Dataset records below:

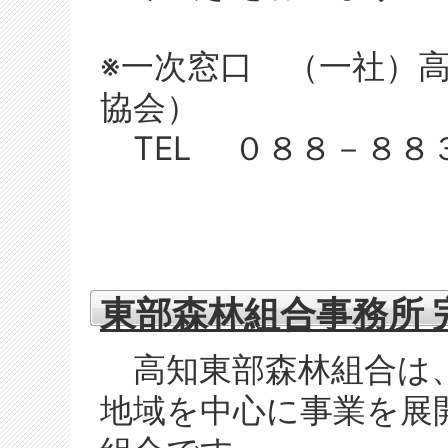
※一次窓口 （一社）
協会）
TEL ０８８－８８
東部森林組合事務所 
高知東部森林組合は
地域を中心に事業を展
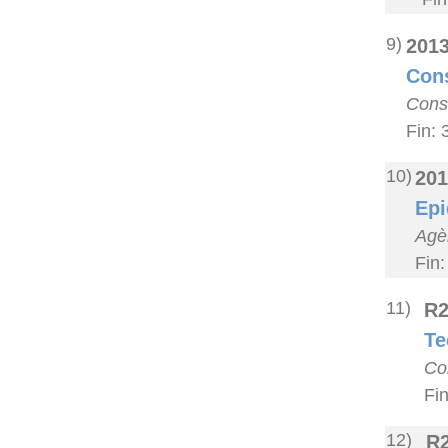
9)
201
Cons
Conse
Fin: 
10)
201
Epi
Agèn
Fin:
11)
R2
Te
Co
Fi
12)
R2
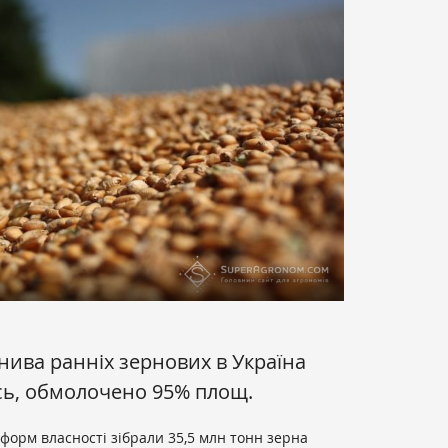
нива ранніх зернових в Україна
ь, обмолочено 95% площ.
 форм власності зібрали 35,5 млн тонн зерна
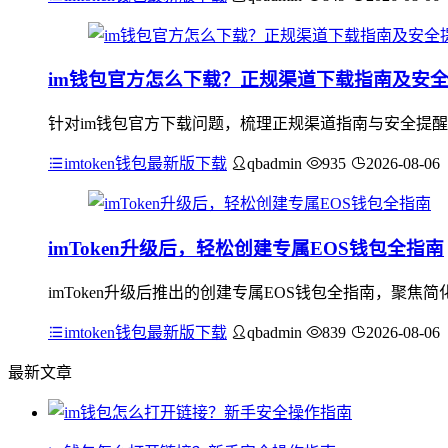
im钱包官方怎么下载？正规渠道下载指南及安
针对im钱包官方下载问题，梳理正规渠道指南与安全提醒：应
imtoken钱包最新版下载
qbadmin
935
2026-08-06
imToken升级后，轻松创建专属EOS钱包全指南
imToken升级后推出的创建专属EOS钱包全指南，聚
imtoken钱包最新版下载
qbadmin
839
2026-08-06
最新文章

End of Dataset records.

=== Work order ===
From the first line to the last, write out the data exactly, omitting any pictures.

=== Result for this exercise ===
※一次窓口 （一社）
協会）
TEL ０８８－８８
東部森林組合事務所 
高知東部森林組合は
地域を中心に事業を展
9)
201
Cons
Conse
Fin: 
10)
201
Epi
Agèn
Fin:
11)
R2
Te
Co
Fi
12)
R2
нива ранніх зернових в Україна
ь, обмолочено 95% площ.
 форм власності зібрали 35,5 млн тонн зерна
im钱包官方怎么下载？正规渠道下载指南及安
针对im钱包官方下载问题，梳理正规渠道指南与安全提醒：应
imtoken钱包最新版下载
qbadmin
935
2026-08-06
imToken升级后，轻松创建专属EOS钱包全指南
imToken升级后推出的创建专属EOS钱包全指南，聚
imtoken钱包最新版下载
qbadmin
839
2026-08-06
最新文章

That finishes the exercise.